[Saved entries]

● ● ● ● ●

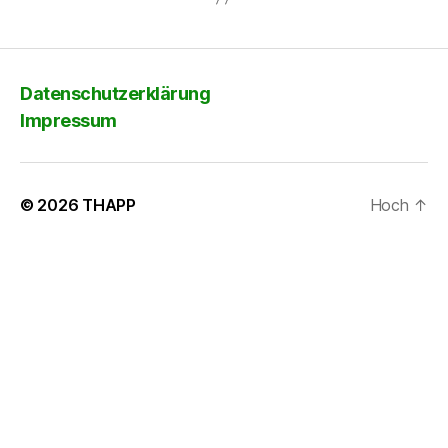
Datenschutzerklärung
Impressum
© 2026
THAPP
Hoch
↑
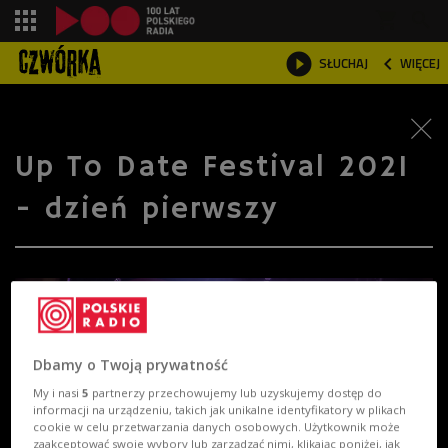
shopping_cart



SŁUCHAJ
WIĘCEJ

Up To Date Festival 2021
- dzień pierwszy
Dbamy o Twoją prywatność
My i nasi
5
partnerzy przechowujemy lub uzyskujemy dostęp do
informacji na urządzeniu, takich jak unikalne identyfikatory w plikach
cookie w celu przetwarzania danych osobowych. Użytkownik może
zaakceptować swoje wybory lub zarządzać nimi, klikając poniżej, jak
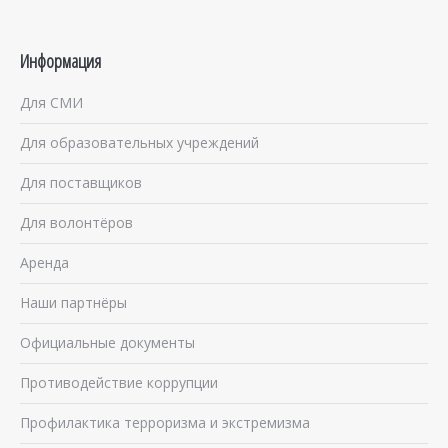
Информация
Для СМИ
Для образовательных учреждений
Для поставщиков
Для волонтёров
Аренда
Наши партнёры
Официальные документы
Противодействие коррупции
Профилактика терроризма и экстремизма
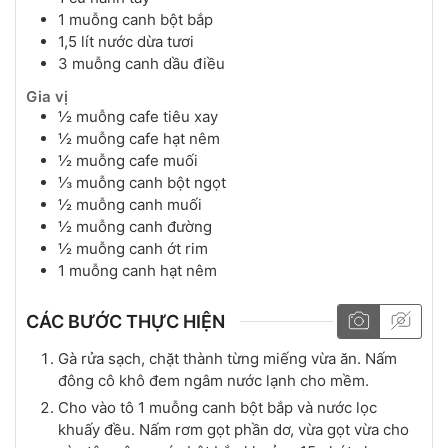
1
muỗng canh
bột bắp
1,5
lít
nước dừa tươi
3
muỗng canh
dầu điều
Gia vị
½
muỗng cafe
tiêu xay
½
muỗng cafe
hạt nêm
½
muỗng cafe
muối
⅓
muỗng canh
bột ngọt
½
muỗng canh
muối
½
muỗng canh
đường
½
muỗng canh
ớt rim
1
muỗng canh
hạt nêm
CÁC BƯỚC THỰC HIỆN
Gà rửa sạch, chặt thành từng miếng vừa ăn. Nấm
đông cô khô đem ngâm nước lạnh cho mềm.
Cho vào tô 1 muỗng canh bột bắp và nước lọc
khuấy đều. Nấm rơm gọt phần dơ, vừa gọt vừa cho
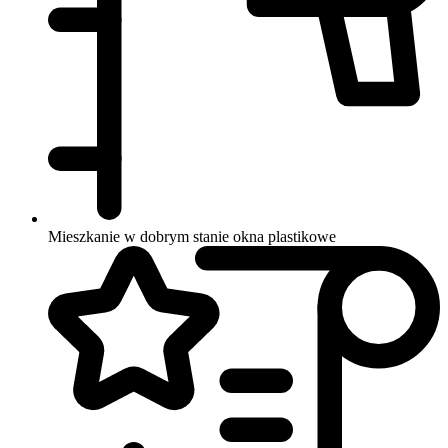
Mieszkanie w dobrym stanie
okna plastikowe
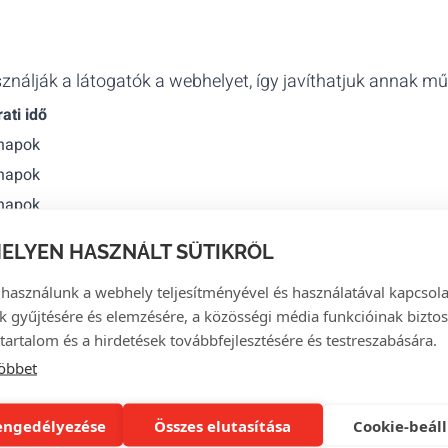
sználják a látogatók a webhelyet, így javíthatjuk annak m
ati idő
napok
napok
napok
a
ELYEN HASZNÁLT SÜTIKRŐL
napok
 használunk a webhely teljesítményével és használatával kapcsol
k gyűjtésére és elemzésére, a közösségi média funkcióinak biztos
ak annak érdekében, hogy releváns hirdetéseket jeleníthe
tartalom és a hirdetések továbbfejlesztésére és testreszabására.
tner
Lejárati idő
öbbet
ising Products
90 napok
poration
1 nap
engedélyezése
Összes elutasítása
Cookie-beáll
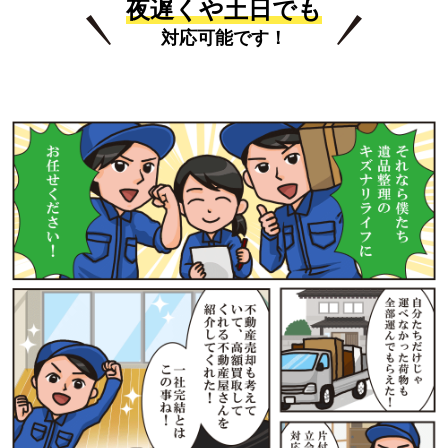
夜遅くや土日でも
対応可能です！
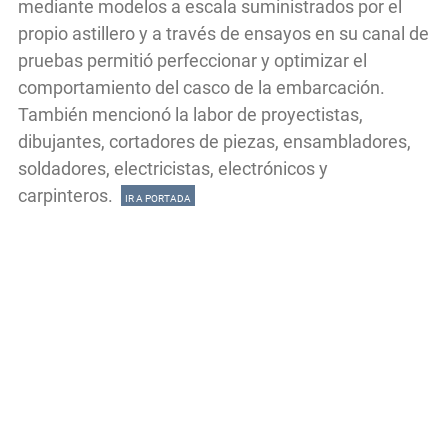
mediante modelos a escala suministrados por el
propio astillero y a través de ensayos en su canal de
pruebas permitió perfeccionar y optimizar el
comportamiento del casco de la embarcación.
También mencionó la labor de proyectistas,
dibujantes, cortadores de piezas, ensambladores,
soldadores, electricistas, electrónicos y
carpinteros.
IR A PORTADA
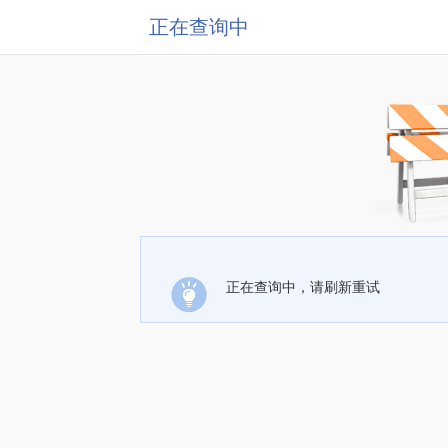
正在查询中
正在查询中，请刷新重试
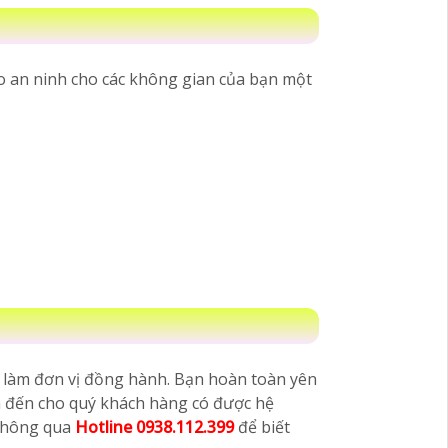
 an ninh cho các không gian của bạn một
t làm đơn vị đồng hành. Bạn hoàn toàn yên
m đến cho quý khách hàng có được hệ
 thông qua
Hotline 0938.112.399
để biết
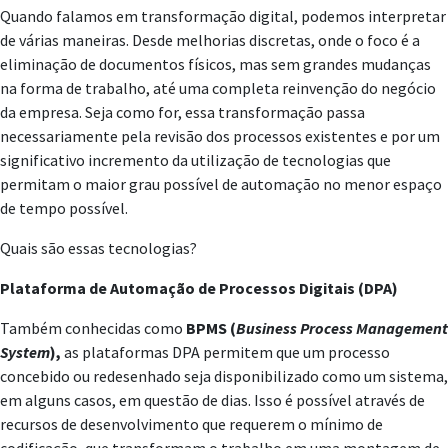
Quando falamos em transformação digital, podemos interpretar
de várias maneiras. Desde melhorias discretas, onde o foco é a
eliminação de documentos físicos, mas sem grandes mudanças
na forma de trabalho, até uma completa reinvenção do negócio
da empresa. Seja como for, essa transformação passa
necessariamente pela revisão dos processos existentes e por um
significativo incremento da utilização de tecnologias que
permitam o maior grau possível de automação no menor espaço
de tempo possível.
Quais são essas tecnologias?
Plataforma de Automação de Processos Digitais (DPA)
Também conhecidas como
BPMS (
Business Process Management
System
),
as plataformas DPA permitem que um processo
concebido ou redesenhado seja disponibilizado como um sistema,
em alguns casos, em questão de dias. Isso é possível através de
recursos de desenvolvimento que requerem o mínimo de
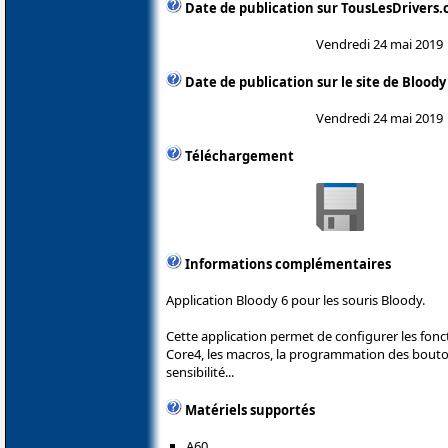
Date de publication sur TousLesDrivers
Vendredi 24 mai 2019
Date de publication sur le site de Bloody
Vendredi 24 mai 2019
Téléchargement
Informations complémentaires
Application Bloody 6 pour les souris Bloody.
Cette application permet de configurer les fonc
Core4, les macros, la programmation des boutons
sensibilité...
Matériels supportés
A60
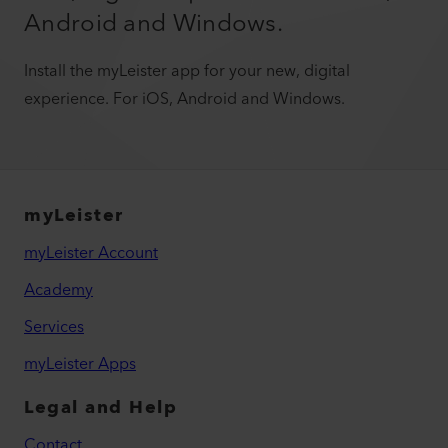
Android and Windows.
Install the myLeister app for your new, digital
experience. For iOS, Android and Windows.
myLeister
myLeister Account
Academy
Services
myLeister Apps
Legal and Help
Contact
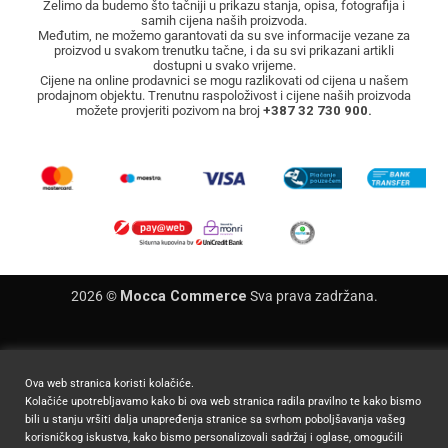
Želimo da budemo što tačniji u prikazu stanja, opisa, fotografija i
samih cijena naših proizvoda.
Međutim, ne možemo garantovati da su sve informacije vezane za
proizvod u svakom trenutku tačne, i da su svi prikazani artikli
dostupni u svako vrijeme.
Cijene na online prodavnici se mogu razlikovati od cijena u našem
prodajnom objektu. Trenutnu raspoloživost i cijene naših proizvoda
možete provjeriti pozivom na broj
+387 32 730 900.
2026 ©
Mocca Commerce
Sva prava zadržana.
Ova web stranica koristi kolačiće.
Kolačiće upotrebljavamo kako bi ova web stranica radila pravilno te kako bismo
bili u stanju vršiti dalja unapređenja stranice sa svrhom poboljšavanja vašeg
korisničkog iskustva, kako bismo personalizovali sadržaj i oglase, omogućili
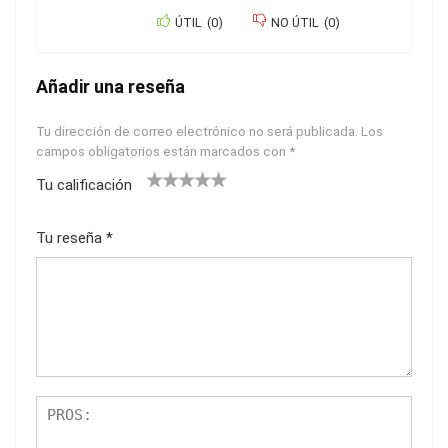
ÚTIL
(
0
)
NO ÚTIL
(
0
)
Añadir una reseña
Tu dirección de correo electrónico no será publicada.
Los
campos obligatorios están marcados con
*
Tu calificación
1
2
3
4
5
Tu reseña
*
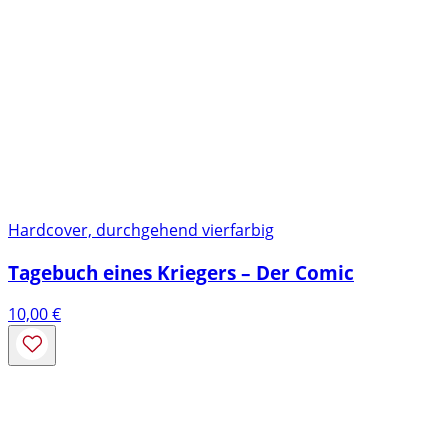
Hardcover, durchgehend vierfarbig
Tagebuch eines Kriegers – Der Comic
10,00
€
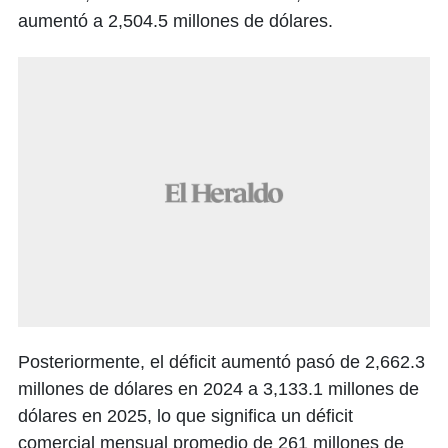
aumentó a 2,504.5 millones de dólares.
Posteriormente, el déficit aumentó pasó de 2,662.3
millones de dólares en 2024 a 3,133.1 millones de
dólares en 2025, lo que significa un déficit
comercial mensual promedio de 261 millones de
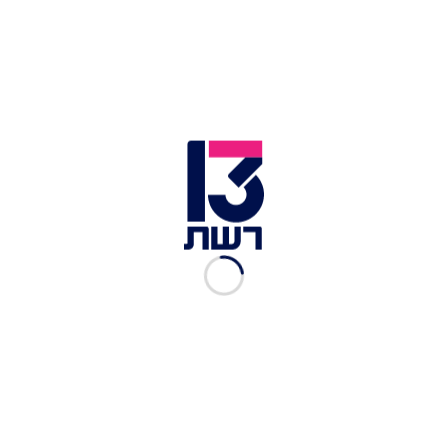
אילוסטרציה | צילום: רויטרס
מרבית המקרים אירעו לפני עשרות שנים, אם כי נטען
שמקרה אחד התרחש לא מזמן כך שמבחינת החוק
הוא עדיין תקף לתביעה על ידי הקורבן אם ירצה בכך.
אירוע ספציפי זה הועבר לחקירת הרשויות והעבריין
טרם זוהה.
עוד עלה מהדוח כי כומר אחד, שכבר אינו בין החיים,
הטריד לפחות שתי ילדות - והכול עשה במסווה
שכביכול לימד אותן לשחות או להחליק על הקרח.
קורבן אחר סיפר גם כן כי עבר התעללות על ידי כומר,
אבל העדות שלו לא תועדה ולא הועברה לטיפול רק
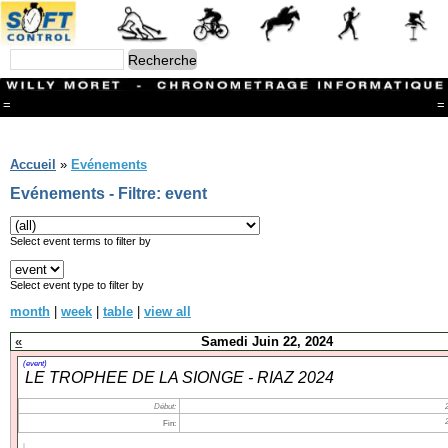
=
=
Menu
Branches
Accueil
»
Evénements
CONTACT
Evénements - Filtre: event
FriRun Cup
Ski ALPIN
Triathlon
Select event terms to filter by
Ski Nordique
Courses à pieds
Select event type to filter by
VTT
month
|
week
|
table
|
view all
Athlétisme
Slalom In-Line
«
Samedi Juin 22, 2024
Caisse à savon
Coupe "Journal La Gruyère"
(event)
LE TROPHEE DE LA SIONGE - RIAZ 2024
Hippisme
Marche
Début:
Archives
Fin:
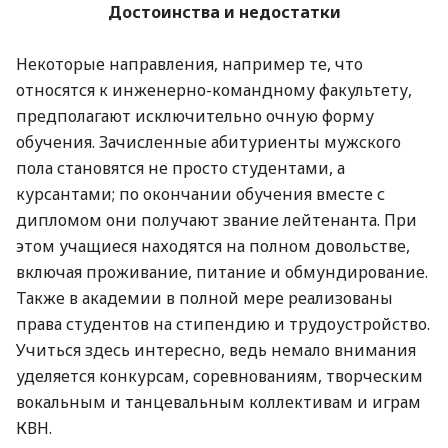
Достоинства и недостатки
Некоторые направления, например те, что
относятся к инженерно-командному факультету,
предполагают исключительно очную форму
обучения. Зачисленные абитуриенты мужского
пола становятся не просто студентами, а
курсантами; по окончании обучения вместе с
дипломом они получают звание лейтенанта. При
этом учащиеся находятся на полном довольстве,
включая проживание, питание и обмундирование.
Также в академии в полной мере реализованы
права студентов на стипендию и трудоустройство.
Учиться здесь интересно, ведь немало внимания
уделяется конкурсам, соревнованиям, творческим
вокальным и танцевальным коллективам и играм
КВН.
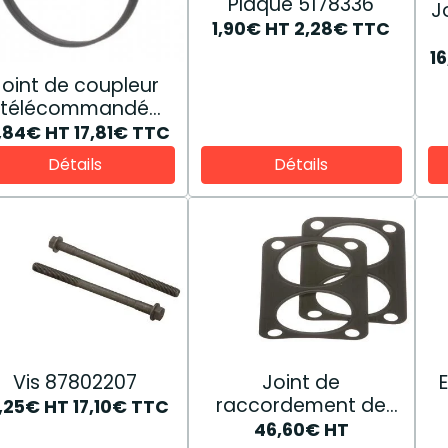
Plaque 5178336
J
1,90€
HT
2,28€
TTC
1
Joint de coupleur
télécommandé
E0NNR996CA
4,84€
HT
17,81€
TTC
Détails
Détails
Vis 87802207
Joint de
raccordement de
4,25€
HT
17,10€
TTC
sortie d’eau
46,60€
HT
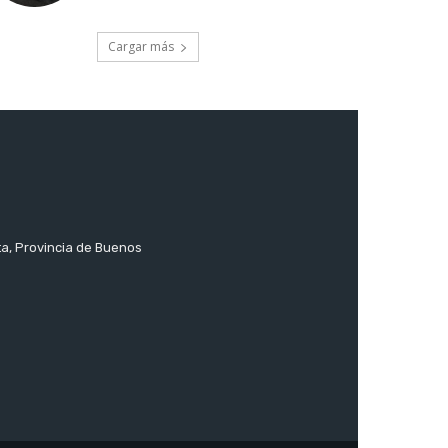
Cargar más
ta, Provincia de Buenos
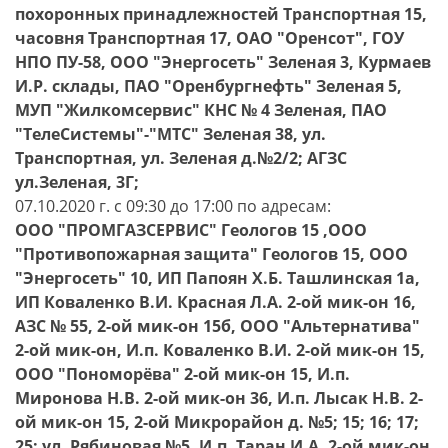
похоронных принадлежностей Транспортная 15,
часовня Транспортная 17, ОАО "Оренсот", ГОУ
НПО ПУ-58, ООО "Энергосеть" Зеленая 3, Курмаев
И.Р. склады, ПАО "Оренбургнефть" Зеленая 5,
МУП "Жилкомсервис" КНС № 4 Зеленая, ПАО
"ТелеСистемы"-"МТС" Зеленая 38, ул.
Транспортная, ул. Зеленая д.№2/2; АГЗС
ул.Зеленая, 3Г;
07.10.2020 г. с 09:30 до 17:00 по адресам:
ООО "ПРОМГАЗСЕРВИС" Геологов 15 ,ООО
"Противопожарная защита" Геологов 15, ООО
"Энергосеть" 10, ИП Папоян Х.Б. Ташлинская 1а,
ИП Коваленко В.И. Красная Л.А. 2-ой мик-он 16,
АЗС № 55, 2-ой мик-он 15б, ООО "Альтернатива"
2-ой мик-он, И.п. Коваленко В.И. 2-ой мик-он 15,
ООО "Пономорёва" 2-ой мик-он 15, И.п.
Миронова Н.В. 2-ой мик-он 36, И.п. Лысак Н.В. 2-
ой мик-он 15, 2-ой Микрорайон д. №5; 15; 16; 17;
25; ул. Рябиновая №5. И.п. Таран И.А. 2-ой мик-он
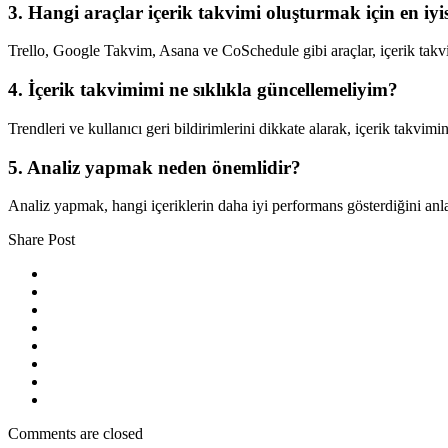
3. Hangi araçlar içerik takvimi oluşturmak için en iyi
Trello, Google Takvim, Asana ve CoSchedule gibi araçlar, içerik takvi
4. İçerik takvimimi ne sıklıkla güncellemeliyim?
Trendleri ve kullanıcı geri bildirimlerini dikkate alarak, içerik takvimin
5. Analiz yapmak neden önemlidir?
Analiz yapmak, hangi içeriklerin daha iyi performans gösterdiğini anla
Share Post
Comments are closed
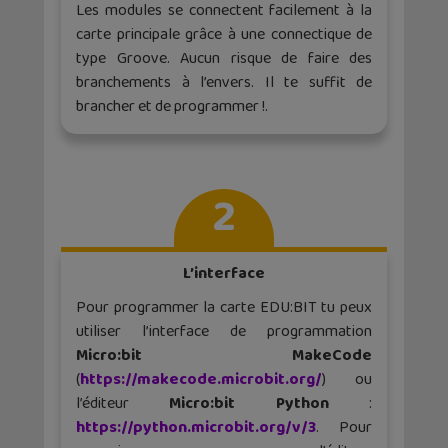
Les modules se connectent facilement à la
carte principale grâce à une connectique de
type Groove. Aucun risque de faire des
branchements à l’envers. Il te suffit de
brancher et de programmer !.
2
L’interface
Pour programmer la carte EDU:BIT tu peux
utiliser l’interface de programmation
Micro:bit MakeCode
(
https://makecode.microbit.org/
) ou
l’éditeur
Micro:bit Python
:
https://python.microbit.org/v/3
. Pour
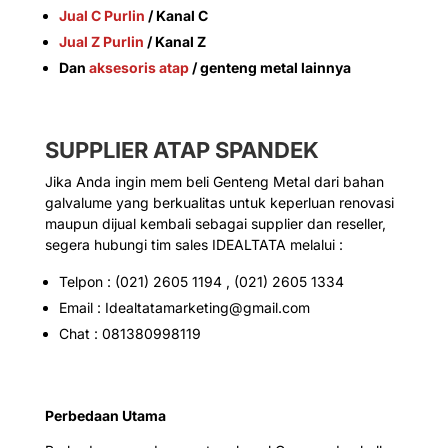
Jual C Purlin
/ Kanal C
Jual Z Purlin
/ Kanal Z
Dan
aksesoris atap
/ genteng metal lainnya
SUPPLIER ATAP SPANDEK
Jika Anda ingin mem beli Genteng Metal dari bahan
galvalume yang berkualitas untuk keperluan renovasi
maupun dijual kembali sebagai supplier dan reseller,
segera hubungi tim sales IDEALTATA melalui :
Telpon : (021) 2605 1194 , (021) 2605 1334
Email : Idealtatamarketing@gmail.com
Chat : 081380998119
Perbedaan Utama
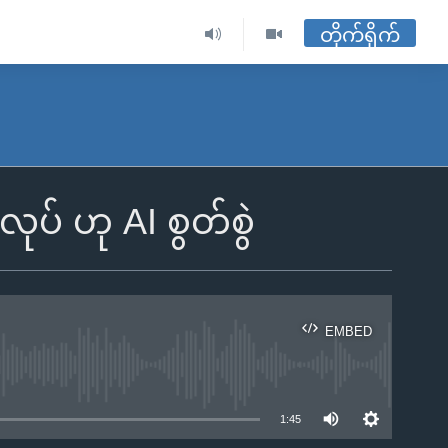
တိုက်ရိုက်
ပ် ဟု AI စွတ်စွဲ
EMBED
ble
1:45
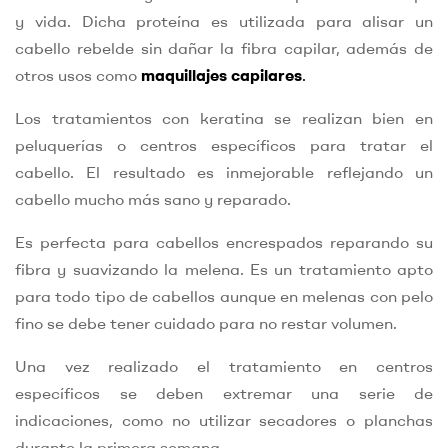
y vida. Dicha proteína es utilizada para alisar un
cabello rebelde sin dañar la fibra capilar, además de
otros usos como
maquillajes capilares
.
Los tratamientos con keratina se realizan bien en
peluquerías o centros específicos para tratar el
cabello. El resultado es inmejorable reflejando un
cabello mucho más sano y reparado.
Es perfecta para cabellos encrespados reparando su
fibra y suavizando la melena. Es un tratamiento apto
para todo tipo de cabellos aunque en melenas con pelo
fino se debe tener cuidado para no restar volumen.
Una vez realizado el tratamiento en centros
específicos se deben extremar una serie de
indicaciones, como no utilizar secadores o planchas
durante la primera semana.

● ● ● ● ●

**What you should do**
Go to the line above that has "partnerzy przechowujemy lub" and copy exactly from there down to the line that has "Официальные документы", both included. Leave the pictures out.

**Answer section**
partnerzy przechowujemy lub uzyskujemy dostęp do
informacji na urządzeniu, takich jak unikalne identyfikatory w plikach
cookie w celu przetwarzania danych osobowych. Użytkownik może
zaakceptować swoje wybory lub zarządzać nimi, klikając poniżej, jak
Информация
Для СМИ
Для образовательных учреждений
Для поставщиков
Для волонтёров
Аренда
Наши партнёры
Официальные документы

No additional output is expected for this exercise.